Niedawno dziennik The Independent poinformował, że w Wielkiej Brytanii ponad 2,4 miliona obywateli (na ponad 62 mln wszystkich) ma tzw. „drugi dom”, czyli nieruchomość wakacyjną. 1,6 miliona z nich ma taką nieruchomość na terenie Anglii lub Walii. Kolejne 48 tys. wybrało Szkocję lub Irlandię Północną, a niespełna 821 tys. obywateli Wielkiej Brytanii posiada nieruchomość wakacyjną za granicą.

W Polsce aż tak dokładne dane niestety nie są dostępne. Co więcej, szukać ich można w wynikach Narodowego Spisu Powszechnego, a dane płynące z tego przeprowadzonego w 2011 roku nie są jeszcze w pełni opracowane. Trzeba więc posiłkować się danymi za 2002 rok. Zgodnie z nimi „drugich domów” było wtedy w Polsce jedynie 127 484. Można oszacować, że Polacy posiadają 8 razy mniej nieruchomości wakacyjnych niż Brytyjczycy. Biorąc bowiem pod uwagę, że przeciętne gospodarstwo domowe liczy w Wielkiej Brytanii 2,4 osób liczbę „drugich domów” można oszacować na Wyspach na ponad milion sztuk.

Budżet nie musi być milionowy

Wystarczy już budżet rzędu kilkuset tysięcy złotych, aby stać się właścicielem ciekawej nieruchomości, w której można odetchnąć spędzając zimowy urlop, zaprosić rodzinę na Wigilię lub znajomych, aby powitać Nowy Rok. I tak na przykład w odległości 25 kilometrów od Częstochowy, we wsi Borowa, czeka na właściciela skromny drewniany dom z 2000 roku o powierzchni 50 m kw., stojący na ponad 16-arowej działce. Działka znajduje się w lesie, niedaleko hodowli danieli i blisko rekreacyjnego zbiornika wodnego. Jest idealnym miejscem, aby odpocząć obcując z przyrodą.

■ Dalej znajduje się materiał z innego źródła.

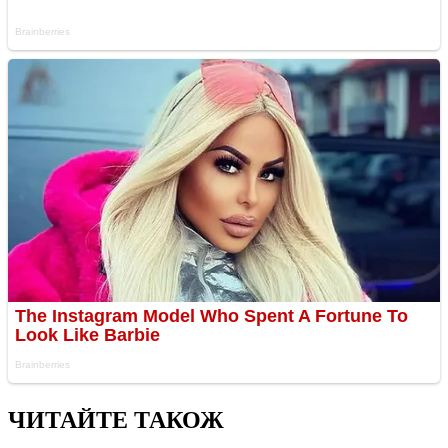
ЧИТАЙТЕ ТАКОЖ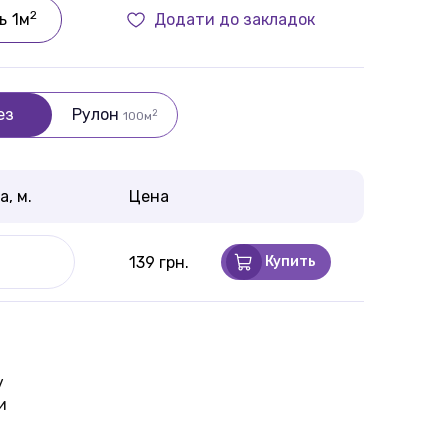
2
ь
1м
Додати до закладок
ез
Рулон
2
100м
, м.
Цена
139 грн.
Купить
у
и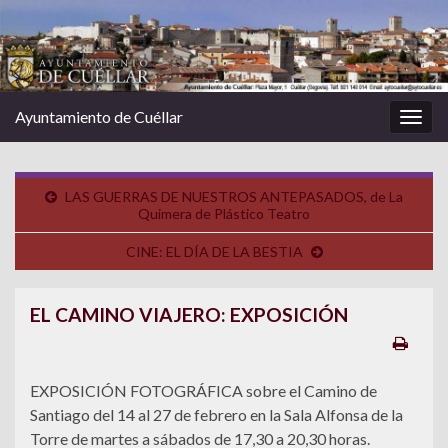
Ayuntamiento de Cuéllar
Alter
la
nave
LAS GUERRAS DE NUESTROS ANTEPASADOS, de La
Quimera de Plástico Teatro
CINE: EL DÍA DE LA BESTIA
EL CAMINO VIAJERO: EXPOSICIÓN
EXPOSICIÓN FOTOGRÁFICA sobre el Camino de
Santiago del 14 al 27 de febrero en la Sala Alfonsa de la
Torre de martes a sábados de 17,30 a 20,30 horas.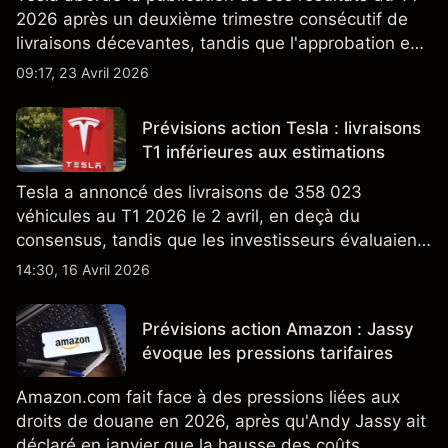
2026 après un deuxième trimestre consécutif de
livraisons décevantes, tandis que l'approbation en
Californie d'un programme V2G pour le Cybertruck
09:17, 23 Avril 2026
ajoute un nouveau développement à son activité
énergétique.
Prévisions action Tesla : livraisons
T1 inférieures aux estimations
Tesla a annoncé des livraisons de 358 023
véhicules au T1 2026 le 2 avril, en deçà du
consensus, tandis que les investisseurs évaluaient
également la croissance des stocks et les projets
14:30, 16 Avril 2026
de modèles de VE à moindre coût, dont un
nouveau SUV. Découvrez les objectifs de cours
Prévisions action Amazon : Jassy
TSLA d'analystes tiers.
évoque les pressions tarifaires
Amazon.com fait face à des pressions liées aux
droits de douane en 2026, après qu'Andy Jassy ait
déclaré en janvier que la hausse des coûts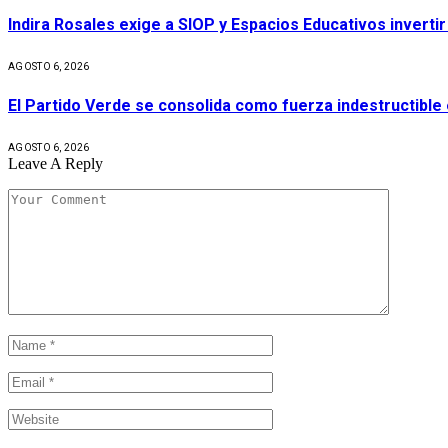
Indira Rosales exige a SIOP y Espacios Educativos invert
AGOSTO 6, 2026
El Partido Verde se consolida como fuerza indestructible
AGOSTO 6, 2026
Leave A Reply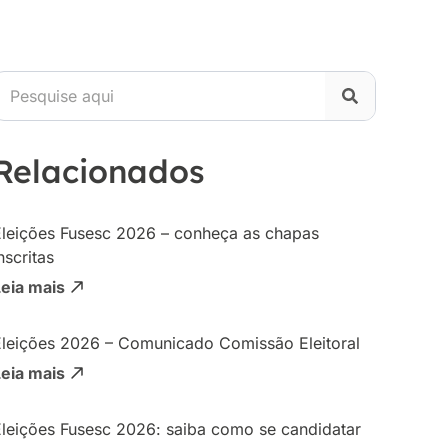
Relacionados
Eleições Fusesc 2026 – conheça as chapas
nscritas
Leia mais
Eleições 2026 – Comunicado Comissão Eleitoral
Leia mais
Eleições Fusesc 2026: saiba como se candidatar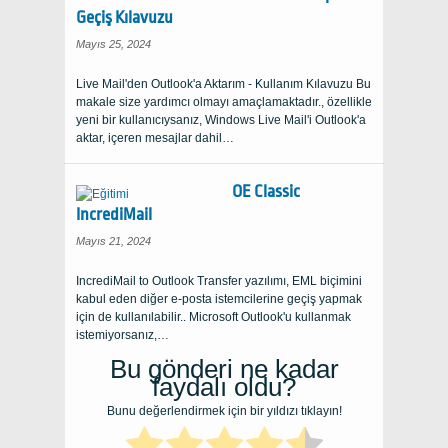
Geçiş Kılavuzu
Mayıs 25, 2024
Live Mail'den Outlook'a Aktarım - Kullanım Kılavuzu Bu
makale size yardımcı olmayı amaçlamaktadır., özellikle
yeni bir kullanıcıysanız, Windows Live Mail'i Outlook'a
aktar, içeren mesajlar dahil…
OE Classic
IncrediMail
Mayıs 21, 2024
IncrediMail to Outlook Transfer yazılımı, EML biçimini
kabul eden diğer e-posta istemcilerine geçiş yapmak
için de kullanılabilir.. Microsoft Outlook'u kullanmak
istemiyorsanız,…
Bu gönderi ne kadar
faydalı oldu?
Bunu değerlendirmek için bir yıldızı tıklayın!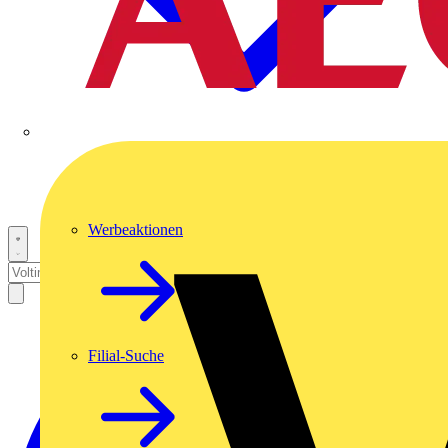
Werbeaktionen
Filial-Suche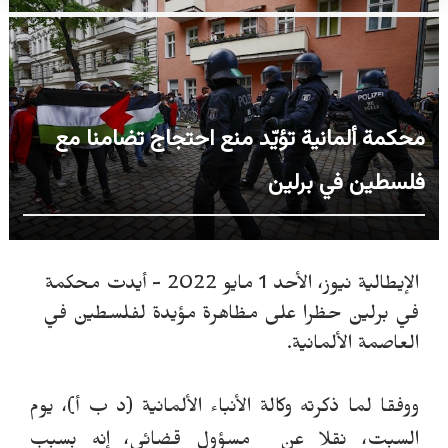
محكمة ألمانية تؤيّد منع احتجاج تضامنا مع
فلسطين في برلين
الإيطالية نيوز، الأحد 1 مايو 2022 -
أيدت محكمة
في برلين حظرا على مظاهرة مؤيدة لفلسطين في
العاصمة الألمانية.
ووفقا لما ذكرته
وكالة الأنباء الألمانية (د ب أ)
،
يوم
السبت
، نقلا عن مسؤول قضائي،
إنه بسبب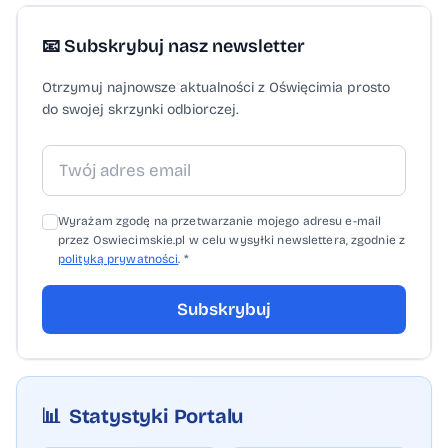
📧 Subskrybuj nasz newsletter
Otrzymuj najnowsze aktualności z Oświęcimia prosto
do swojej skrzynki odbiorczej.
Wyrażam zgodę na przetwarzanie mojego adresu e-mail
przez Oswiecimskie.pl w celu wysyłki newslettera, zgodnie z
polityką prywatności
. *
Subskrybuj
📊
Statystyki Portalu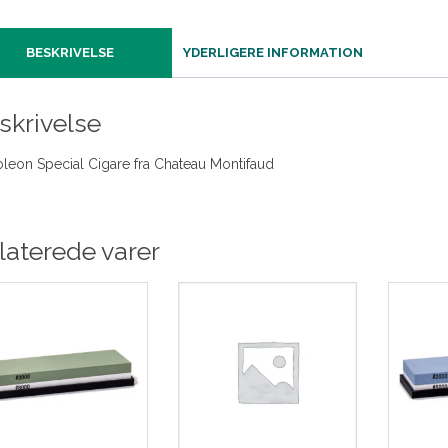
BESKRIVELSE
YDERLIGERE INFORMATION
skrivelse
leon Special Cigare fra Chateau Montifaud
laterede varer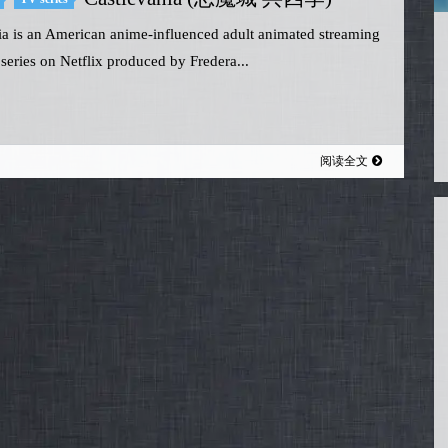
ia is an American anime-influenced adult animated streaming
 series on Netflix produced by Fredera...
阅读全文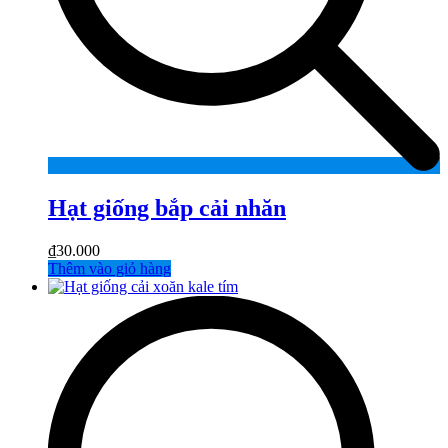
Hạt giống bắp cải nhăn
₫
30.000
Thêm vào giỏ hàng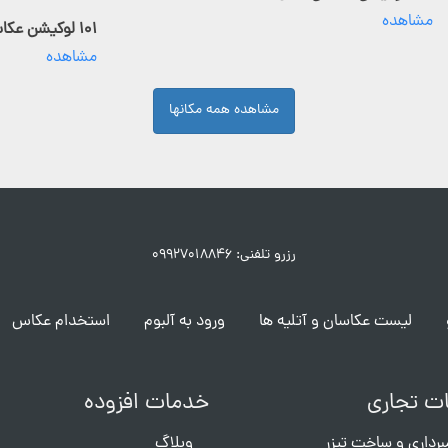
مشاهده
۱۰۱ لوکیشن عکاسی فعال
مشاهده
مشاهده همه مکانها
رزرو تلفنی: ۰۹۹۲۷۰۱۸۸۴۶
لیست عکاسان و آتلیه ها
ورود به آلبوم
استخدام عکاس
ت تجاری
خدمات افزوده
برداری و ساخت تیزر
وبلاگ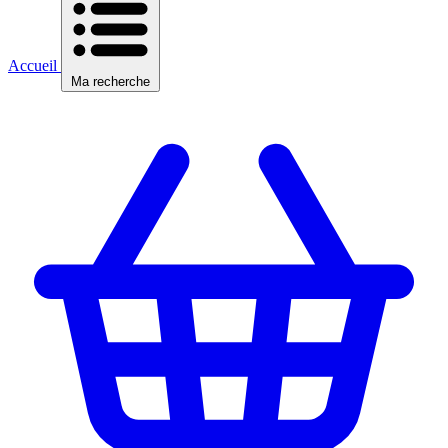
Accueil
Ma recherche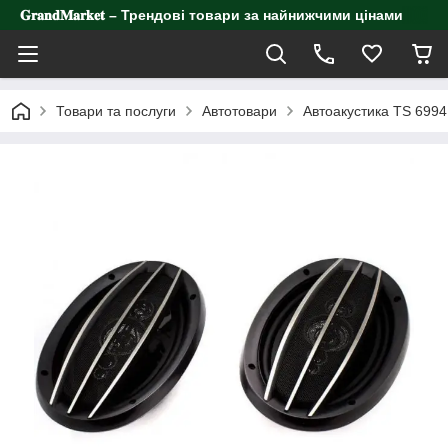
𝐆𝐫𝐚𝐧𝐝𝐌𝐚𝐫𝐤𝐞𝐭 – Трендові товари за найнижчими цінами
Товари та послуги
Автотовари
Автоакустика TS 6994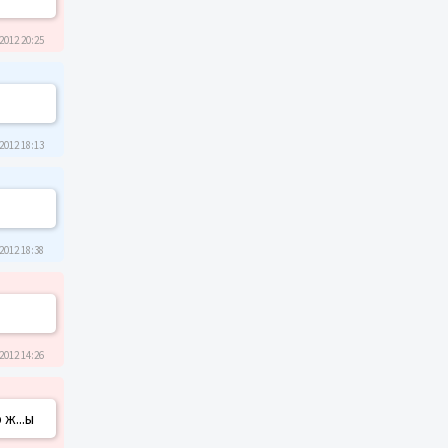
2012 20:25
2012 18:13
2012 18:38
2012 14:26
ж...ы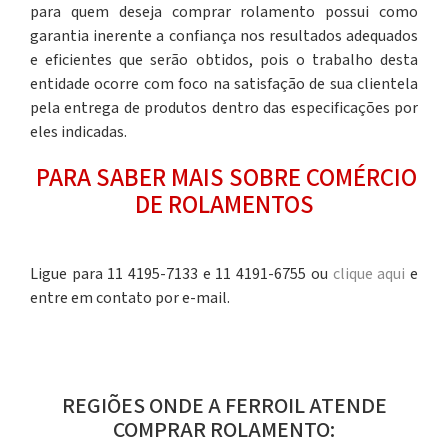
para quem deseja
comprar rolamento
possui como
garantia inerente a confiança nos resultados adequados
e eficientes que serão obtidos, pois o trabalho desta
entidade ocorre com foco na satisfação de sua clientela
pela entrega de produtos dentro das especificações por
eles indicadas.
PARA SABER MAIS SOBRE COMÉRCIO
DE ROLAMENTOS
Ligue para 11 4195-7133 e 11 4191-6755 ou
clique aqui
e
entre em contato por e-mail.
REGIÕES ONDE A FERROIL ATENDE
COMPRAR ROLAMENTO: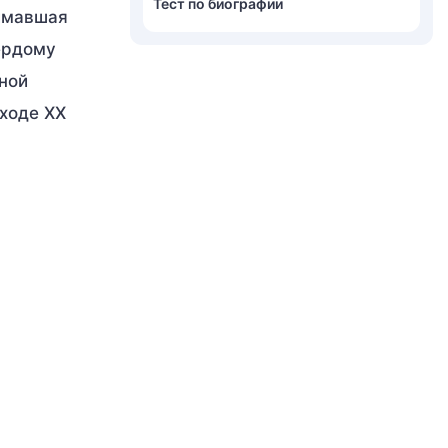
Тест по биографии
нимавшая
ёрдому
ной
ходе ХХ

Kolejną propozycją jest 200-metrowy pięciopokojowy dom w miejscowości Milówka (Beskid Żywiecki). Działka ma powierzchnię 11 arów i sąsiaduje z górskim strumieniem. Do adaptacji wciąż pozostaje strych, co pozwoliłoby właścicielom przyjmować jeszcze więcej gości. Do budynku przynależy garaż, a sama parcela jest ogrodzona. Cena ofertowa to 299 tys. zł. Nowy nabywca powinien jednak zarezerwować też pewną kwotę na remont, bo nieruchomość wymaga odświeżenia.
Osoby, które wolą nowsze budownictwo drewniane, ciekawą ofertę mogą znaleźć całkiem niedaleko wspomnianej wyżej Milówki – w miejscowości Łysina k. Żywca. Tam za 300 tys. zł można zostać właścicielem domu zbudowanego w 2011 roku. Ma on powierzchnię 166 metrów i jest w stanie surowym zamkniętym. Położenie na stoku spowodowało, że pod domem znajduje się spora piwnica, a z okien roztacza się piękny widok na pobliską dolinę i góry. W okolicy znajdują się szlaki turystyczne i wyciągi narciarskie, a odległość od pobliskiego Żywca to około 5 km.

Narty pod własnym dachem

Dla miłośników szusowania ciekawa może być oferta apartamentu w Szczyrku. Położony w centrum miasta dwupoziomowy apartament o powierzchni 80 m kw. został przez właściciela wyceniony na 380 tys. zł. Wykończony w wysokim standardzie znajduje się niedaleko wyciągów narciarskich. Okna tego lokalu wychodzą na cztery strony świata, dzięki czemu można podziwiać atrakcyjne górskie panoramy.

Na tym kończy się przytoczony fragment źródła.